Percentage Outcomes using Multinomial...
Message/Author
 Mike Bader posted on Monday, March 30, 2009 - 8:09 am
I would like to model categorical growth trajectories using a growth mixture modeling approach. My dependent variables are three proportions that cumulatively add to one for each observation (i.e. the proportion group 1 + proportion group 2 + proportion group 3 = 1). Ideally, I would model these using a multinomial distribution since the three proportions always add to one and the proportion of any one group is constrained to be between 0 and 1. Is there a way to model this type of outcome using a multinomial distribution in MPlus?

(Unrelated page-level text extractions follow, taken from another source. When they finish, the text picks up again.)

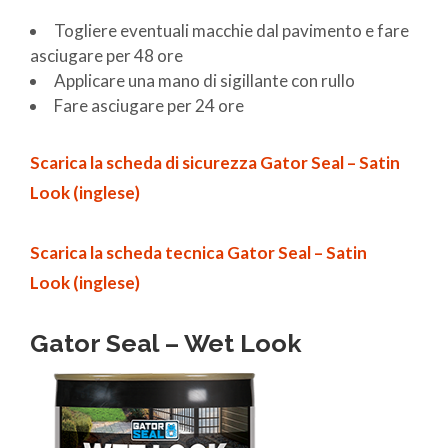
Togliere eventuali macchie dal pavimento e fare
asciugare per 48 ore
Applicare una mano di sigillante con rullo
Fare asciugare per 24 ore
Scarica la scheda di sicurezza Gator Seal – Satin
Look (inglese)
Scarica la scheda tecnica Gator Seal – Satin
Look (inglese)
Gator Seal – Wet Look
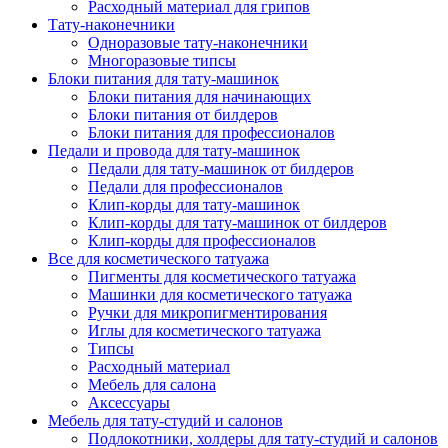
Расходный материал для грипов
Тату-наконечники
Одноразовые тату-наконечники
Многоразовые типсы
Блоки питания для тату-машинок
Блоки питания для начинающих
Блоки питания от билдеров
Блоки питания для профессионалов
Педали и провода для тату-машинок
Педали для тату-машинок от билдеров
Педали для профессионалов
Клип-корды для тату-машинок
Клип-корды для тату-машинок от билдеров
Клип-корды для профессионалов
Все для косметического татуажа
Пигменты для косметического татуажа
Машинки для косметического татуажа
Ручки для микропигментирования
Иглы для косметического татуажа
Типсы
Расходный материал
Мебель для салона
Аксессуары
Мебель для тату-студий и салонов
Подлокотники, холдеры для тату-студий и салонов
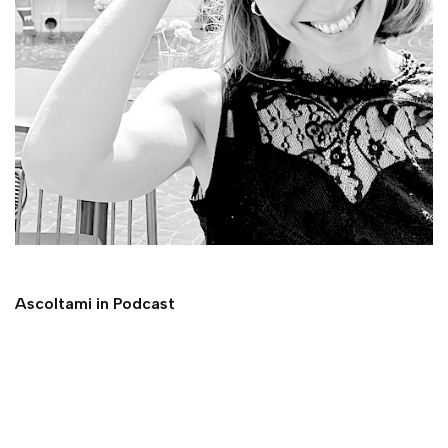
Ascoltami in Podcast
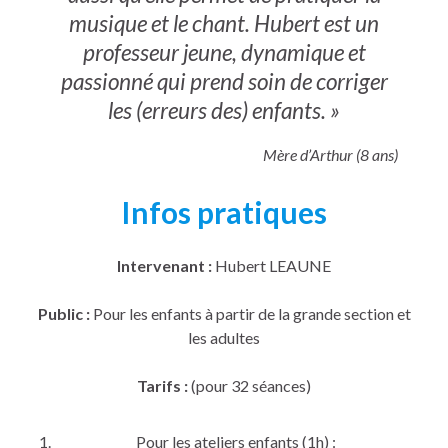
musique et le chant. Hubert est un
professeur jeune, dynamique et
passionné qui prend soin de corriger
les (erreurs des) enfants. »
Mère d’Arthur (8 ans)
Infos pratiques
Intervenant :
Hubert LEAUNE
Public :
Pour les enfants à partir de la grande section et
les adultes
Tarifs :
(pour 32 séances)
Pour les ateliers enfants (1h) :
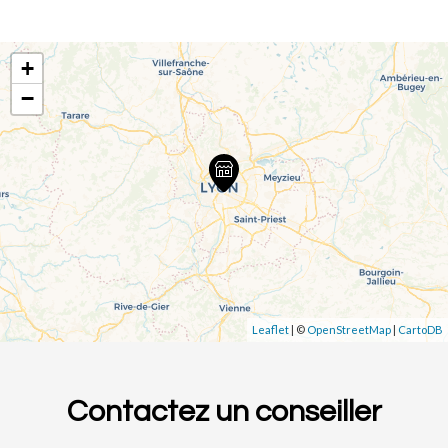
+
−
Leaflet
| ©
OpenStreetMap
|
CartoDB
Contactez un conseiller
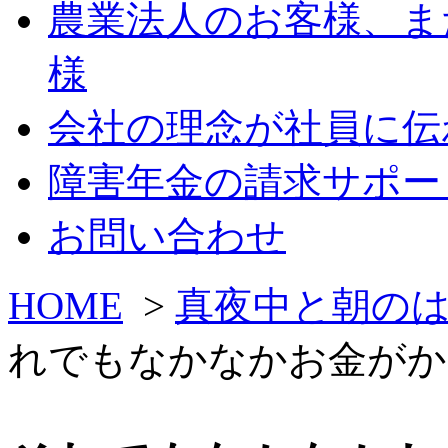
農業法人のお客様、ま
様
会社の理念が社員に伝
障害年金の請求サポー
お問い合わせ
HOME
>
真夜中と朝の
れでもなかなかお金がか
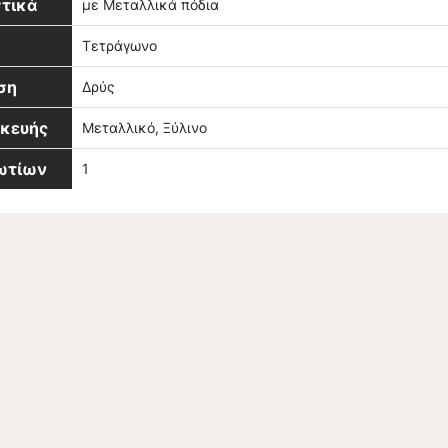
τικά
με Μεταλλικά πόδια
Τετράγωνο
ση
Δρύς
σκευής
Μεταλλικό, Ξύλινο
βωτίων
1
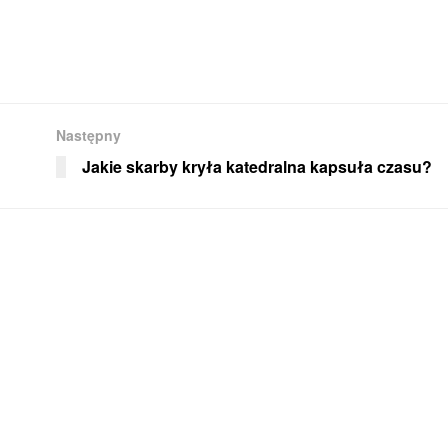
Następny
Jakie skarby kryła katedralna kapsuła czasu?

Thank you in advance.
 Bengt O. Muthen posted on Monday, March 30, 2009 - 10:38 am
Mplus can handle a nominal outcome in combination with latent continuous variables using the multinomial approach that you mention. But you have to think about how the growth model should be understood. With a nominal outcome with 3 categories you model 2 of the 3 categories and unlike ordinal response, those 2 categories can have different predictors, i.e. in principle different growth processes. Are you sure that your outcome should not be treated as ordinal instead of nominal? The ordinal case is straightforward - just declare the outcome as Categorical.
 Mike Bader posted on Monday, March 30, 2009 - 11:05 am
Dr. Muthen, Thank you very much for your response. I am sure that the outcome is nominal (I am modeling the proportion black, proportion white, and proportion Latino) -- and indeed want to develop trajectories with potentially separate predictors for the two latent growth models (for proportion black and proportion Latino).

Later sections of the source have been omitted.